Over the past few years, the media has started to cover more workplace exploitation cases experienced by women, thanks to the rising popularity of the #MeToo movement. According to the Center for American Progress, more than one-quarter of sexual harassment cases occur within low-wage jobs held by women. Women, especially women of color, are more likely to take lower-wage jobs, in which their fear of losing their job leads them to stay silent about sexual harassment.
While women of color are less likely to speak up, there is another group that is even more likely to remain silent about sexual harassment: female high school workers. Female students who take on a part-time job during high school are often unclear on what warrants as sexual harassment. Thus, they are more likely to be unaware of the moments when they are being sexually harassed. They are also afraid that if they confront their employer about it, they risk losing a job they need, a job that will help pay for college tuition, family bills, and other educational expenses.
When I asked many of my female classmates of what constitutes as sexual harassment, many of them only referred to extreme situations, such as rape of molestation. It was clear that they were unaware of the official definition, as classified by the U.S. Equal Employment Opportunity Commission as unwelcome verbal and physical advances and requests made in the workplace. While such advances and requests may not be overtly sexual in nature, they can still be extremely offensive and damaging to the individual, which is why all sexual harassment cases should be taken seriously.
Upon reading this definition of sexual harassment, I felt more compelled to speak about my own experiences with sexual harassment. Over the summer, I took a job at the Farmer’s Market to help my parents with financial struggles caused by the pandemic. There, I was underpaid by my own employer because I was not “smiling” enough. To make matters worse, I was told that I was hired because of my “physique.”
I tried to confront my employer about being underpaid, but he ignored my concerns. I felt humiliated that he viewed me and other female minority coworkers as objects, hired to simply attract more customers to the booth.
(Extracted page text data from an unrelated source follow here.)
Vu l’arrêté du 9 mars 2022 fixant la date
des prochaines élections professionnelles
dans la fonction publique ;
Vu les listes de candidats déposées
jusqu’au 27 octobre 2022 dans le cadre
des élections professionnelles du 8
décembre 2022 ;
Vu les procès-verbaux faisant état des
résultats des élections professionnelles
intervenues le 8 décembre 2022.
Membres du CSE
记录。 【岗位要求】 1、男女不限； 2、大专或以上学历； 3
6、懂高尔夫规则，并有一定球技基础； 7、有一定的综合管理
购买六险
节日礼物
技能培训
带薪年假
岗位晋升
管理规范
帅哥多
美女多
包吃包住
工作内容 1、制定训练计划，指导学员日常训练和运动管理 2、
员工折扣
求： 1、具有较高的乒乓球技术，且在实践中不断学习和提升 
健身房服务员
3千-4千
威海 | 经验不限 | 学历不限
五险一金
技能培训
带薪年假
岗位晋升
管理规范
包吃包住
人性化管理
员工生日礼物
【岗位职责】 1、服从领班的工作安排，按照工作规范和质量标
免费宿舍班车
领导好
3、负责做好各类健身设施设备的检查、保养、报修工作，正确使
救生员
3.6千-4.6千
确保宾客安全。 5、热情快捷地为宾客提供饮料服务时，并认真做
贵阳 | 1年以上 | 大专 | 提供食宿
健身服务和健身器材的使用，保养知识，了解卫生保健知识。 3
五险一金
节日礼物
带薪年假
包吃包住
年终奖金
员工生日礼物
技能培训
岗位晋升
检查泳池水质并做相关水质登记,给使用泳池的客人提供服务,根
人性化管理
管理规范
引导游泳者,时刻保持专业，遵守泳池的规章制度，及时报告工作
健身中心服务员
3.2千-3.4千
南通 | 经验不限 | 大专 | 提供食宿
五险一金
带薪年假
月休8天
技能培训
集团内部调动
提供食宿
Frustrated with his blatant dismissal of my situation, I had no choice but to leave this job, for I refused to be harassed any longer.
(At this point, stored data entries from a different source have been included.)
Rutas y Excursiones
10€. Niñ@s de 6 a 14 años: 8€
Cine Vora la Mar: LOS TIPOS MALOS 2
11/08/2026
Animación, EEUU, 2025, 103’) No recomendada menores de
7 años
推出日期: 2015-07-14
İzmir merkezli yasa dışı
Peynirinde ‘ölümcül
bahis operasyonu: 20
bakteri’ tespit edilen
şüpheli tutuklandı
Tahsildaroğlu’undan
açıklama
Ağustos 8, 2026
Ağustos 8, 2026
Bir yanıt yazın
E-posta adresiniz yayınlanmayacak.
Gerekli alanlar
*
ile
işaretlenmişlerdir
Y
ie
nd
I know I am not the only high school minor that has been exploited and harassed at the workplace. One study published in Sage Journals found that of high school students who held part-time jobs, 2 in 3 girls and 1 in 3 boys reported being sexually harassed at work, 61% reported that they were harassed by their coworkers, followed by 19% by their supervisors and 18% by their customers.
Studies show that students who are sexually harassed are more likely to experience higher levels of stress leading to academic withdrawal. School absences and symptoms of depression could even show up 10 years after the incident. Not only can this affect the student’s grades and attendance, but it can also leave the student feeling vulnerable, assuming that sexual harassment in the workplace is even “normal.”
Sexual harassment within the working environment amongst teens must be brought more into light. Fortunately, the U.S. Equal Employment Opportunity Commission and the Labor Occupational Health Program at the University of California at Berkeley have created websites for young workers, where they can find a variety of resources for sexual harassment and workplace rights.
I believe that promoting this issue and available resources is the best way to prevent further sexual harassment from affecting teenage workers.